ルーアンには6グループのアーティストが仕事に来るが、みなその内容は独自のもので、設立形態もまたそれぞれ違う。蜂のサイロを持ち込むオリビエ・ダルネは協会を作ってグループ活動をしているし、エシェル・アンコニュは社会問題を扱って町中でインタビューをして回るアーティスト集団で、アルヌ・クィーンズは専用の建築アシスタント・グループを持って仕事をしている。誰一人、アート・マーケットのシステムの中に飲み込まれているアーティストはいない。それぞれにもちろん仕事の一部として画廊と仕事をしているアーティストもいるにしても、それが仕事のメインではないことは確かだ。また、アート・マーケットから自由になることで仕事の内容も自由を勝ち得るということができると思う。

いまさらの話になるけれど、ヨーロッパの国際展にみるようなアートの自由な動向は、アーティストの自由を発展させるほどにしっかりした土台を持つ地方団体の活動が大きな役割を担っていることに気がつかなければならないだろう。

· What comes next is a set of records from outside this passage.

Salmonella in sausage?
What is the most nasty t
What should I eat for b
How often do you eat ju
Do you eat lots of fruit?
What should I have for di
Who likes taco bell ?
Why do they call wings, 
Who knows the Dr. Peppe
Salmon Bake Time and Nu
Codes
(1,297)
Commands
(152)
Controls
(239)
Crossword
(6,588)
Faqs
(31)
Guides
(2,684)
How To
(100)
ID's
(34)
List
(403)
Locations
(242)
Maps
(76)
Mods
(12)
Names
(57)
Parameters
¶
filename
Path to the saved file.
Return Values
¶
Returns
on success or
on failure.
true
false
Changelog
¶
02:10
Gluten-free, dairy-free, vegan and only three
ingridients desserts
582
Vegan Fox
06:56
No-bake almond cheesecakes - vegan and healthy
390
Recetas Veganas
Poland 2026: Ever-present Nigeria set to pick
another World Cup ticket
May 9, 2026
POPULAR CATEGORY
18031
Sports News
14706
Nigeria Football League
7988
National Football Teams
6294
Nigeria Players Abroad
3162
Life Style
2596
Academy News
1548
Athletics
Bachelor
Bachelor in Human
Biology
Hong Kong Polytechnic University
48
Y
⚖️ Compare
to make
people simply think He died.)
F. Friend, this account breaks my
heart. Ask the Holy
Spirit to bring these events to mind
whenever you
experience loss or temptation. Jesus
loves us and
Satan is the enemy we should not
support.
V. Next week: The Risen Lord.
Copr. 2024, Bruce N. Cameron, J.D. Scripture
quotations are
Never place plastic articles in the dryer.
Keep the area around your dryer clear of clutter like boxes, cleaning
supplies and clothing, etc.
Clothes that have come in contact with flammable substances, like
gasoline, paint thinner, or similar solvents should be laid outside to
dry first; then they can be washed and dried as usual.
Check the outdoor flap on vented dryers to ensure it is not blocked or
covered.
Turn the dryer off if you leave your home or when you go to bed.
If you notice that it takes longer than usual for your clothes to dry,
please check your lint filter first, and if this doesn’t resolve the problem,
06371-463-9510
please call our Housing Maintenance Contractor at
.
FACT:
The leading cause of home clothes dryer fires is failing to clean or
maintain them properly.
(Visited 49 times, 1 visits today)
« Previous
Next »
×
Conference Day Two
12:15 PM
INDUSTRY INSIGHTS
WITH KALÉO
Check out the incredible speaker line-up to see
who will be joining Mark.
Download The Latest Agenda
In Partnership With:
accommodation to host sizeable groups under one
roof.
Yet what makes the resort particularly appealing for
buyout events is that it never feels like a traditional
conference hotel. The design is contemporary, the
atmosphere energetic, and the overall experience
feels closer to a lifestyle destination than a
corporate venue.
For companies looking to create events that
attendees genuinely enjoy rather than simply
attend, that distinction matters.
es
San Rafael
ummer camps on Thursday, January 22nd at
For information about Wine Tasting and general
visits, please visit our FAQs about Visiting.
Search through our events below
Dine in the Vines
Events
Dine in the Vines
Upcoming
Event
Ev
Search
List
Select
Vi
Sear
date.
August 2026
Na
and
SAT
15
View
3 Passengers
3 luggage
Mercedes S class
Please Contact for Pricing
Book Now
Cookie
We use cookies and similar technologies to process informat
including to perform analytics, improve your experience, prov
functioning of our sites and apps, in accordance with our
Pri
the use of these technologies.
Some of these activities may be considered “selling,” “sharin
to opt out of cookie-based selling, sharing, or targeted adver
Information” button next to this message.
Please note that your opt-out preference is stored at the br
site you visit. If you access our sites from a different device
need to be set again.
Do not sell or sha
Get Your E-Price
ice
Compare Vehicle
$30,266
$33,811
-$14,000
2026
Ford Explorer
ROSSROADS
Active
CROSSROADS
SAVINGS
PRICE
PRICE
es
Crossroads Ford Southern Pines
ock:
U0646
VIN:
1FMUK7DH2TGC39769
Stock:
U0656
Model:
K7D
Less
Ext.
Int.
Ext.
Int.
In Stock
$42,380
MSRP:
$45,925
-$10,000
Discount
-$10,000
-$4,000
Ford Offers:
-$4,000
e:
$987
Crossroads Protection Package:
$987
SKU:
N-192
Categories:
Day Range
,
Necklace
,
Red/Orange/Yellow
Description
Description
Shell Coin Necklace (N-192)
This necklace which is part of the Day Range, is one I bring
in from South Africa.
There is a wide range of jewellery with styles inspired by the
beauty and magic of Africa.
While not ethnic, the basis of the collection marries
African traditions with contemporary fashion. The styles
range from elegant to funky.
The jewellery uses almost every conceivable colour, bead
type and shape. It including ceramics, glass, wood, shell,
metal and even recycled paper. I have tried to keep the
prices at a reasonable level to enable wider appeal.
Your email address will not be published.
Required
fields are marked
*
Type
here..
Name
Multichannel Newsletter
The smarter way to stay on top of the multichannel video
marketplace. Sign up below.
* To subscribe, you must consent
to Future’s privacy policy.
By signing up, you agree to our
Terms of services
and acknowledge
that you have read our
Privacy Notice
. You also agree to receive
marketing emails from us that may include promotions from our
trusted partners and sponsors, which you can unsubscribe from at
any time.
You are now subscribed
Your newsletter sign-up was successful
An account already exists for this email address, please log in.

ヨーロッパのアート・マーケット、特にフランス近辺諸国のマーケットはアメリカなどと比べものにならないほど規模が小さい。また経済危機にも脆弱でもある。そうした狭いマーケットのそとには活動の可能性を広げることのできるまた別の現場がひろがっている。アーティストがそのことに気づけば、自分の活動のかたちも現場もまたその聴衆も自分で作り上げていくことが可能なのだ。私は1993年の経済危機でいっしょに仕事をしていた画廊がことごとく消えていったときに、周りを見回してようやくこのことに気がついた。このときの覚醒は、今の私の活動形態を作る大本となり、今にいたってもどこかこの観点につながったかたちで世界のアーティストのアートの自由を観察しているような気がする・・・。